Example 1 Preparation of anti-human lymphocyte-gamma-globulin Human lymphocytes were prepared in a suitable known manner and a horse was injected with these lymphocytes. When the desired antibody titer was reached, the horse was drained and the serum was separated from the whole blood and the pH of the serum was adjusted to about 7.6 by the addition of 0.8M sodium bicarbonate. An aqueous solution containing 0.4% acrinol was slowly added to the serum with stirring to precipitate blood proteins other than gamma globulin. An excess of acrinol solution was used to ensure complete precipitation.
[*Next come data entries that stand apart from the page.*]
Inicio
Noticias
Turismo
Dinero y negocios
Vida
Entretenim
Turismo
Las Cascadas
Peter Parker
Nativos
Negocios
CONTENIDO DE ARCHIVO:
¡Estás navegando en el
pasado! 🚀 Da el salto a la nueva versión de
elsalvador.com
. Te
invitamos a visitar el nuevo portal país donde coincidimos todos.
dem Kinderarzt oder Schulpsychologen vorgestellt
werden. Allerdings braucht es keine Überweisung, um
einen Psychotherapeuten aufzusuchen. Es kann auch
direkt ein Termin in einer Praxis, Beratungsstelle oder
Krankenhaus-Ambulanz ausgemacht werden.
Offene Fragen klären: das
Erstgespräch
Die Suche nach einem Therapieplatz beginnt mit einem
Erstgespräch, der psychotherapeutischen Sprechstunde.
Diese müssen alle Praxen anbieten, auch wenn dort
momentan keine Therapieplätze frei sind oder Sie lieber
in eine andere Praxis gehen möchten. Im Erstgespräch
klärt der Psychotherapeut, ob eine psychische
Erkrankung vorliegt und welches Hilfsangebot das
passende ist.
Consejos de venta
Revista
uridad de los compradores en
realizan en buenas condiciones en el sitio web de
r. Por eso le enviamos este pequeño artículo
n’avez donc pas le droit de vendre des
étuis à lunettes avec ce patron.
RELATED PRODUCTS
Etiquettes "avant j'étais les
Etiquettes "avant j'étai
The precipitate was allowed to settle overnight at a temperature of about 4 ° C. The supernatant containing gamma globulin was decanted from the precipitate.
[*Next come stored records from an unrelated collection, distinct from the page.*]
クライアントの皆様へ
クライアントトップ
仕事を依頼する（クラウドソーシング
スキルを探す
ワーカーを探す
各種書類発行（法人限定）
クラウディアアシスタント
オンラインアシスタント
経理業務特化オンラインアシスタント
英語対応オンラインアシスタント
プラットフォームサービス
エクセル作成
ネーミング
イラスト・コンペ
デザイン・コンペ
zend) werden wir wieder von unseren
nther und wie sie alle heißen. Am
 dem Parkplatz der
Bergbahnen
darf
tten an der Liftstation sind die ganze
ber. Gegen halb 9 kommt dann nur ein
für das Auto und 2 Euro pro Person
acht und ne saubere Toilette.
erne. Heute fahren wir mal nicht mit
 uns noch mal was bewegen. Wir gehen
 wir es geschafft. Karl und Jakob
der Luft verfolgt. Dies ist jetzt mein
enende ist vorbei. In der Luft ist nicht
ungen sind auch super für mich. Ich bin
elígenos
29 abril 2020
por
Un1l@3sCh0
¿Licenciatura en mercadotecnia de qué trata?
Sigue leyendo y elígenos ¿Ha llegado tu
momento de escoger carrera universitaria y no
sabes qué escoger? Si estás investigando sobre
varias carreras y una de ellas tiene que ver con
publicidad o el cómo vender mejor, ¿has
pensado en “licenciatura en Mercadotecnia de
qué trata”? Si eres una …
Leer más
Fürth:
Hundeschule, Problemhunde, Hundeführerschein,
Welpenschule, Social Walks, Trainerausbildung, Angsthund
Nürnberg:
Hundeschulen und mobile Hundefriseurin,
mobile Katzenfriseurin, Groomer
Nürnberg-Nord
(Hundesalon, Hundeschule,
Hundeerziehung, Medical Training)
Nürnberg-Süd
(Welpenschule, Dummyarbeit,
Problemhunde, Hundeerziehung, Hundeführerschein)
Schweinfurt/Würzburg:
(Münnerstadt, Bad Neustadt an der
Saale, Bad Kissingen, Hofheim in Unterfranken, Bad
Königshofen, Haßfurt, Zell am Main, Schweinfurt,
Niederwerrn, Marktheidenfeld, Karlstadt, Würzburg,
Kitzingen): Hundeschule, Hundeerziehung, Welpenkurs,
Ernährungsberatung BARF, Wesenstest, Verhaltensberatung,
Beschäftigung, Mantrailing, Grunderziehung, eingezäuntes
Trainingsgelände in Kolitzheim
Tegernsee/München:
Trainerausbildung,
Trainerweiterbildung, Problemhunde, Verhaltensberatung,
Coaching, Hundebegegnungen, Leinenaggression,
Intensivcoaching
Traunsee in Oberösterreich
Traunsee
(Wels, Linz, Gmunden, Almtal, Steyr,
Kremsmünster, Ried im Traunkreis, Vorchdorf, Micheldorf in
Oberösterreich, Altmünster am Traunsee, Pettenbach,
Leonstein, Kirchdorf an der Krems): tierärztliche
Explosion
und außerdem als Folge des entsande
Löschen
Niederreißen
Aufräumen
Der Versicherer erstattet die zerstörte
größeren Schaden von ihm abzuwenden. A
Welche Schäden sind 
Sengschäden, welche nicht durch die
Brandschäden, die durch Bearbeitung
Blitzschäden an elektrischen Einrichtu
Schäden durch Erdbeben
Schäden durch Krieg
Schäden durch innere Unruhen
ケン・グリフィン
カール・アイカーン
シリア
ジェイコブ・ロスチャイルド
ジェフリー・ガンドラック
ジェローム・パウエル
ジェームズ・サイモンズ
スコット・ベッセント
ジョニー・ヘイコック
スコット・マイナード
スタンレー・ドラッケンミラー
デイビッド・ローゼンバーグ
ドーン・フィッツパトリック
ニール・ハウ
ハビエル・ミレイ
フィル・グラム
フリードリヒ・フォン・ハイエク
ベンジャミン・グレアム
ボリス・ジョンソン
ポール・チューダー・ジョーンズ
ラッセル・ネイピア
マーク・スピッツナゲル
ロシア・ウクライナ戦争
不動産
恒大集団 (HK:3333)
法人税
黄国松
Absorption of Human Anti-Plasma Protein Antibodies by Health Serum in a Properly Known Way To an equine anti-human lymphocyte gamma globulin solution prepared according to Example 1, an equal volume of human whole was added. serum. This health space inactivated the antibodies to human blood protein in the equine anti-lymphocyte-gamma globulin. However, the human gamma globulin is mixed with the equine anti-human lymphocyte gamma globulin and these two can only be separated with great difficulty, if they can be separated at all. ëæm. P61 ä Absorption of human plasma antiplasmic protein antibodies A sufficient amount of an aqueous solution containing about 0.4% 447 339 acrinol was slowly added to human plasma, the pH of which was adjusted to about 7%. 6 with 0.8M sodium bicarbonate, while stirring to obtain a precipitate of acrinol-insoluble proteins. The resulting precipitate was separated from the supernatant by centrifugation. Solid plasma protein obtained from 0.2 l of human plasma was added to a solution of? ALG, obtained from 1 liter of plasma prepared as in Example 1. The resulting suspension was stirred continuously for 3 hours at room temperature and cooled and stored at 4 ° C over at night. The supernatant containing ALG, purified from contaminating human anti-plasma protein antibodies, was then separated by centrifugation at 2000 rpm for 10 seconds. The ALG thus obtained was essentially uncontaminated with harmful human blood plasma proteins or soluble antigen-antibody complexes.

Eeßsiesli Absorption of human anti-erythrocyte antibodies in a manner known per se To a volume of collected human erythrocytes was added an equal volume of 0.92 M aqueous NaCl solution. This solution was mixed and centrifuged at 3000 rpm for 30 minutes at ZÜC and the supernatant and yellow membrane were discarded. To each liter of collected erythrocytes was added 10 volumes of distilled water and the cells were dissolved after standing for 30 minutes. Stromat was washed and centrifuged 10 times at 3000 rpm to reduce the hemoglobin to a satisfactory level. A certain amount of stroma was lost during the washing process. Stroma from 0.1 volume of collected erythrocytes was added to ALG obtained from 1 liter of plasma prepared according to Example 1 and stirred for 3 hours at 2 ° C. Stromat was separated from the ALG solution by centrifugation and the supernatant was treated with additional stroma twice. anti-erythrocytitis to an acceptable level. êäeiuß fl l- 5 Absorption of human anti-erythrocyte antibodies from ALG with current prepared by the addition of acrinol The procedure of Example 4 was repeated to the point where the erythrocytes were dissolved with distilled water. At this point it was diluted

Claims (2)

1. 447 339 the dissolved erythrocyte solution with 2% volume of water based on the original erythrocyte volume. 5 grams of acrinol for each liter of erythrocyte originally collected was added. This suspension was stirred for 1 hour at room temperature and placed in a refrigerator overnight. The suspension was centrifuged at 2000 rpm for 10 minutes and the ALG solution was separated from the stromat. Two additional stroma absorbances were performed as above to reduce the anti-erythrocyte titer to a desired level. Process for the separation of erythrocyte stroma from lysis medium and hemoglobin, characterized in that a suspension of erythrocytes which have undergone a lysis procedure is added with 2. -ethoxy-6,9-acridinediamine lactate monohydrate and the subsequent erythrocyte stromat from the suspension.